• _Exercise_
Word for word, restate the lines of the data below between those holding "Цвет - черный" and "Chauffage additionnel programmable.", inclusive; pictures do not belong in the copy.

Top of Information

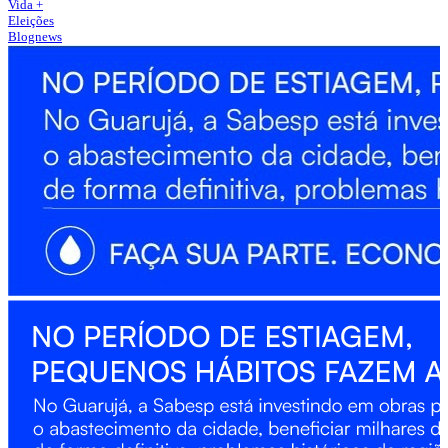
Vida +
Eleições
Blognews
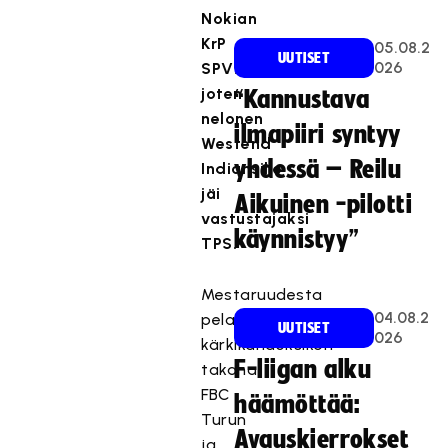
Nokian
KrP
05.08.2
UUTISET
026
SPV:n,
joten
“Kannustava
nelonen
ilmapiiri syntyy
Westend
yhdessä – Reilu
Indiansille
jäi
Aikuinen -pilotti
vastustajaksi
käynnistyy”
TPS.
Mestaruudesta
04.08.2
pelaavan
UUTISET
026
kärkikahdeksikon
F-liigan alku
takana
FBC
häämöttää:
Turun
Avauskierrokset
ja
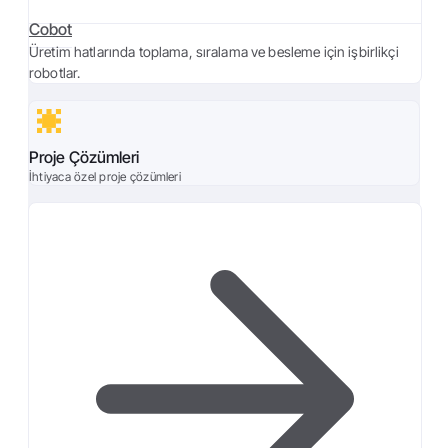
Cobot
Üretim hatlarında toplama, sıralama ve besleme için işbirlikçi
robotlar.
Proje Çözümleri
İhtiyaca özel proje çözümleri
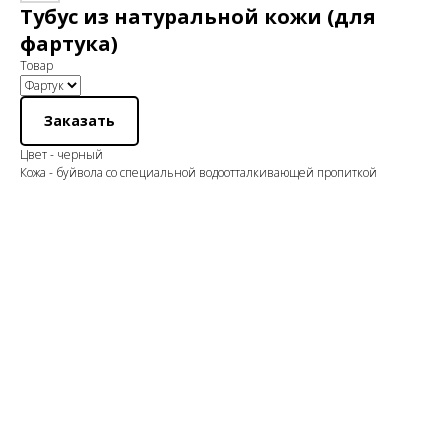
Тубус из натуральной кожи (для
фартука)
Товар
Заказать
Цвет - черный
Кожа - буйвола со специальной водоотталкивающей пропиткой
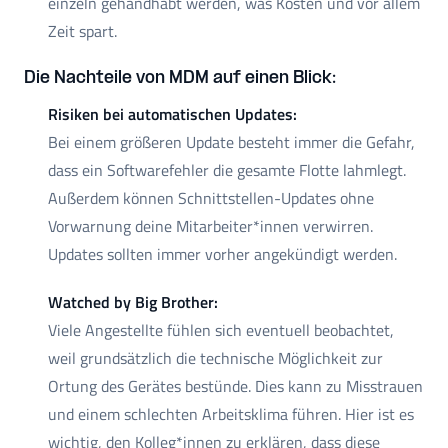
einzeln gehandhabt werden, was Kosten und vor allem
Zeit spart.
Die Nachteile von MDM auf einen Blick:
Risiken bei automatischen Updates:
Bei einem größeren Update besteht immer die Gefahr,
dass ein Softwarefehler die gesamte Flotte lahmlegt.
Außerdem können Schnittstellen-Updates ohne
Vorwarnung deine Mitarbeiter*innen verwirren.
Updates sollten immer vorher angekündigt werden.
Watched by Big Brother:
Viele Angestellte fühlen sich eventuell beobachtet,
weil grundsätzlich die technische Möglichkeit zur
Ortung des Gerätes bestünde. Dies kann zu Misstrauen
und einem schlechten Arbeitsklima führen. Hier ist es
wichtig, den Kolleg*innen zu erklären, dass diese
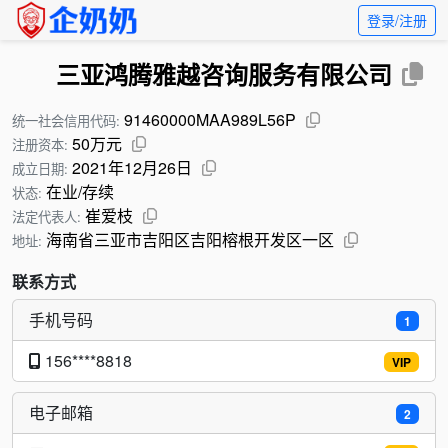
登录/注册
三亚鸿腾雅越咨询服务有限公司
91460000MAA989L56P
统一社会信用代码:
50万元
注册资本:
2021年12月26日
成立日期:
在业/存续
状态:
崔爱枝
法定代表人:
海南省三亚市吉阳区吉阳榕根开发区一区
地址:
联系方式
手机号码
1
156****8818
VIP
电子邮箱
2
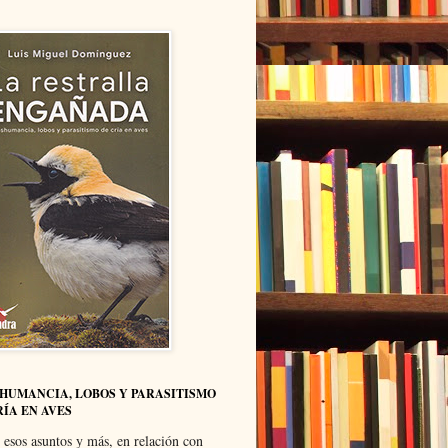
HUMANCIA, LOBOS Y PARASITISMO
RÍA EN AVES
 esos asuntos y más, en relación con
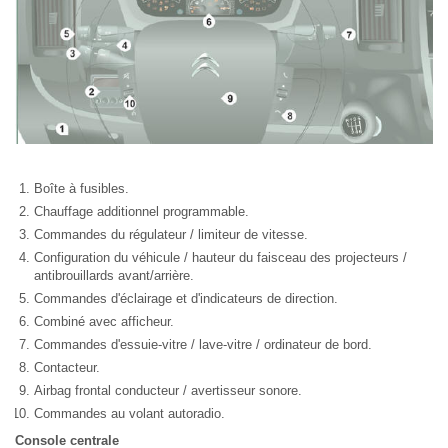
Boîte à fusibles.
Chauffage additionnel programmable.
Commandes du régulateur / limiteur de vitesse.
Configuration du véhicule / hauteur du faisceau des projecteurs /
antibrouillards avant/arrière.
Commandes d'éclairage et d'indicateurs de direction.
Combiné avec afficheur.
Commandes d'essuie-vitre / lave-vitre / ordinateur de bord.
Contacteur.
Airbag frontal conducteur / avertisseur sonore.
Commandes au volant autoradio.
Console centrale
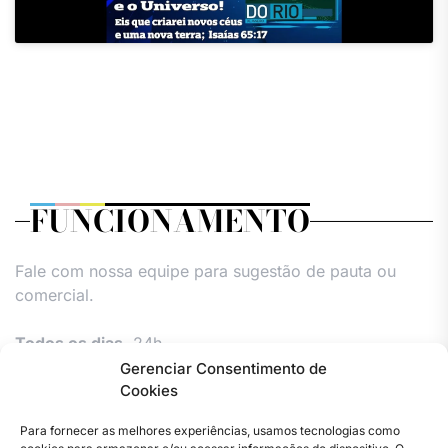
FUNCIONAMENTO
Fale com nossa equipe para sugestão de pauta ou
comercial.
Todos os dias,
24h.
Gerenciar Consentimento de
Cookies
Para fornecer as melhores experiências, usamos tecnologias como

Bottom of Information

• _Result below_
Цвет - черный
Кожа - буйвола со специальной водоотталкивающей пропиткой
einzeln gehandhabt werden, was Kosten und vor allem
Zeit spart.
Die Nachteile von MDM auf einen Blick:
Risiken bei automatischen Updates:
Bei einem größeren Update besteht immer die Gefahr,
dass ein Softwarefehler die gesamte Flotte lahmlegt.
Außerdem können Schnittstellen-Updates ohne
Vorwarnung deine Mitarbeiter*innen verwirren.
Updates sollten immer vorher angekündigt werden.
Watched by Big Brother:
Viele Angestellte fühlen sich eventuell beobachtet,
weil grundsätzlich die technische Möglichkeit zur
Ortung des Gerätes bestünde. Dies kann zu Misstrauen
und einem schlechten Arbeitsklima führen. Hier ist es
wichtig, den Kolleg*innen zu erklären, dass diese
登录/注册
三亚鸿腾雅越咨询服务有限公司
91460000MAA989L56P
统一社会信用代码:
50万元
注册资本:
2021年12月26日
成立日期:
在业/存续
状态:
崔爱枝
法定代表人:
海南省三亚市吉阳区吉阳榕根开发区一区
地址:
联系方式
手机号码
1
156****8818
VIP
电子邮箱
2
HUMANCIA, LOBOS Y PARASITISMO
RÍA EN AVES
 esos asuntos y más, en relación con
Boîte à fusibles.
Chauffage additionnel programmable.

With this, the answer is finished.